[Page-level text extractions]
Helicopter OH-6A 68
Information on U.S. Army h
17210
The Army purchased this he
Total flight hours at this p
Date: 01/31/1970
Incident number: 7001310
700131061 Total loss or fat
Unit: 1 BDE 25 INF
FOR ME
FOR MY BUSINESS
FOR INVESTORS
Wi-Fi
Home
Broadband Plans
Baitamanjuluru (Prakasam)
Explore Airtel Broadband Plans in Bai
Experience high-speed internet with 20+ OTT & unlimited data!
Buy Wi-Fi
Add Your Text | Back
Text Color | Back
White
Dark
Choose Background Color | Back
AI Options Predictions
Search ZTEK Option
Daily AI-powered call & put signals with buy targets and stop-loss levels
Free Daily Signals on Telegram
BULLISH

==

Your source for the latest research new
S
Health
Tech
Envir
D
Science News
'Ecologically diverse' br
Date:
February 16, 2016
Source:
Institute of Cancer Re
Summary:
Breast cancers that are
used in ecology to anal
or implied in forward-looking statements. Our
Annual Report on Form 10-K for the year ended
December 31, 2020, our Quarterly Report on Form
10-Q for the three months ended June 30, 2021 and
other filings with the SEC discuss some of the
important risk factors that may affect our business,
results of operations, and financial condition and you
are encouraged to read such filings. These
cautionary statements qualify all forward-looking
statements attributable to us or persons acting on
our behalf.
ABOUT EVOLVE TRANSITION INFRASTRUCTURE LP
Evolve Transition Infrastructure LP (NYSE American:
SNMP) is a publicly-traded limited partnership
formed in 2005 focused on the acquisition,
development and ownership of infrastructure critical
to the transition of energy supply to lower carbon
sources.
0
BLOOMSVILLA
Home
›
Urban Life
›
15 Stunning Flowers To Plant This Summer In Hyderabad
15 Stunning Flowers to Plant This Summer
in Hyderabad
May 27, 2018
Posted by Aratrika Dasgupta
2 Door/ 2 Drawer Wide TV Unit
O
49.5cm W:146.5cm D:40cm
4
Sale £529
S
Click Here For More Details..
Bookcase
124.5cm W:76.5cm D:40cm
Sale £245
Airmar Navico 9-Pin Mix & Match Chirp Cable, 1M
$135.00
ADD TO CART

...

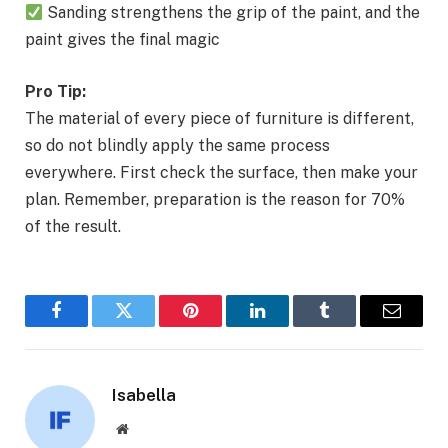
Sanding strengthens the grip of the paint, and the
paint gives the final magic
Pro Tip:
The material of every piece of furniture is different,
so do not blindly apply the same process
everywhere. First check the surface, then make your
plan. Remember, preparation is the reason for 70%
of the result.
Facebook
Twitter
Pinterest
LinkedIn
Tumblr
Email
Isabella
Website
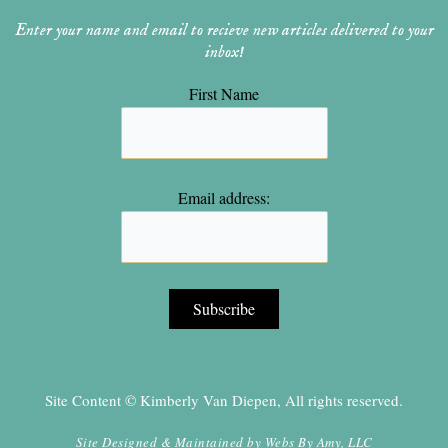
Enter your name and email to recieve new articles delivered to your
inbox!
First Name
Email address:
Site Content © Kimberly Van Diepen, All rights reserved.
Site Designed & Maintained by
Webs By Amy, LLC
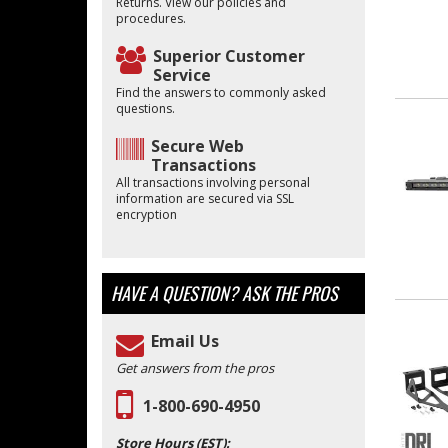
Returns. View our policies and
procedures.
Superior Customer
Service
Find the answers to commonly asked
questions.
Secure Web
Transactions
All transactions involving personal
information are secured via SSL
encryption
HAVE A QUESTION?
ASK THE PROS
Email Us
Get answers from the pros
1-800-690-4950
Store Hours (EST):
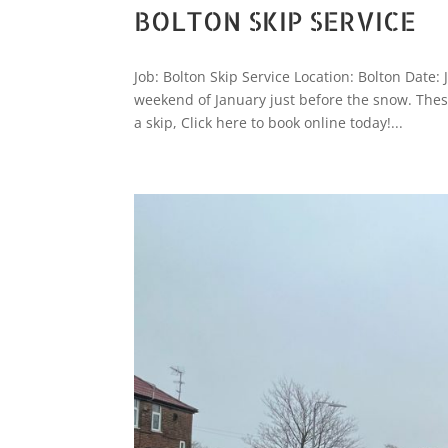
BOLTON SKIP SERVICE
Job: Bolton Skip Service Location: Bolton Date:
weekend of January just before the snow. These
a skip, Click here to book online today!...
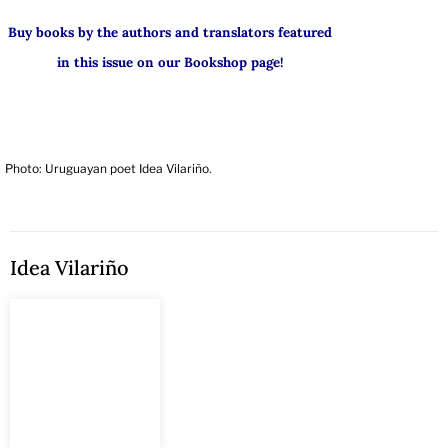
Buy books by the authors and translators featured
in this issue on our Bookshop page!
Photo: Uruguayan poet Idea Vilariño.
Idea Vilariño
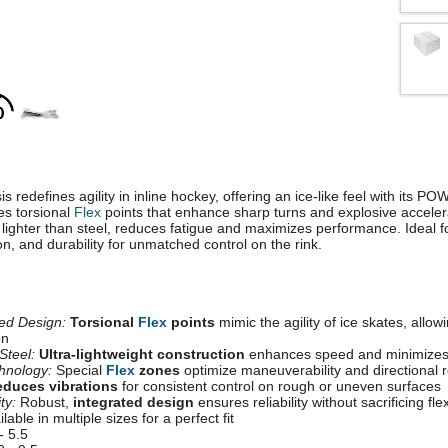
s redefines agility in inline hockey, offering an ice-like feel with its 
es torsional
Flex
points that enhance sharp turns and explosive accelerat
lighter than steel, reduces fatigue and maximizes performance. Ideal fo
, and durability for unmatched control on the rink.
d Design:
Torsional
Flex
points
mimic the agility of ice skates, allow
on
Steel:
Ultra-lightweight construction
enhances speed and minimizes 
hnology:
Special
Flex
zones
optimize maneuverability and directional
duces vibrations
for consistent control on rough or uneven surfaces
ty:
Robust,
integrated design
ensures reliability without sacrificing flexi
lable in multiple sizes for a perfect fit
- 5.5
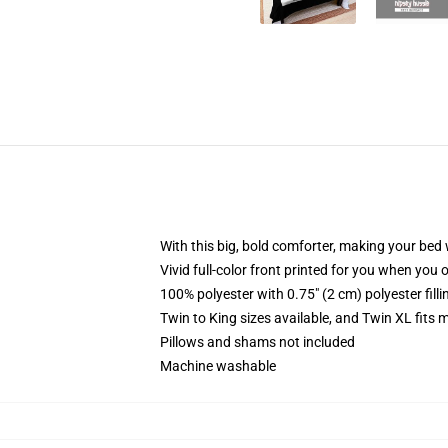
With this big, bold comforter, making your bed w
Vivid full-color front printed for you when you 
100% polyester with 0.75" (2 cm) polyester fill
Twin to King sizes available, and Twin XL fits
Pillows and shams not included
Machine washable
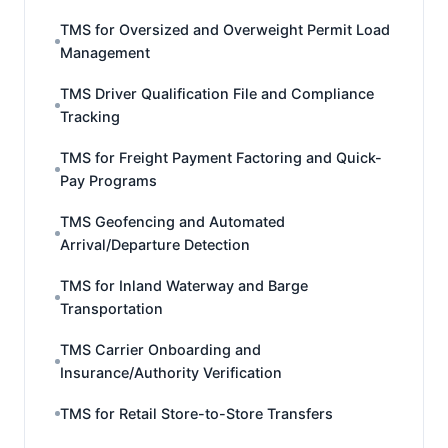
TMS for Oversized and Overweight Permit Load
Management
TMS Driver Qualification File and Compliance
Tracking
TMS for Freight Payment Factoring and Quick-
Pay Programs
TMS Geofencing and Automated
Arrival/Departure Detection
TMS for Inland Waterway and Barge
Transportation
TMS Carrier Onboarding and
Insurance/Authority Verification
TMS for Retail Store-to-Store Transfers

▶ [How to complete this task] Look over the entries for "First", then copy every line that includes that string.

▶ [Worked solution]
everywhere. First check the surface, then make your
First Name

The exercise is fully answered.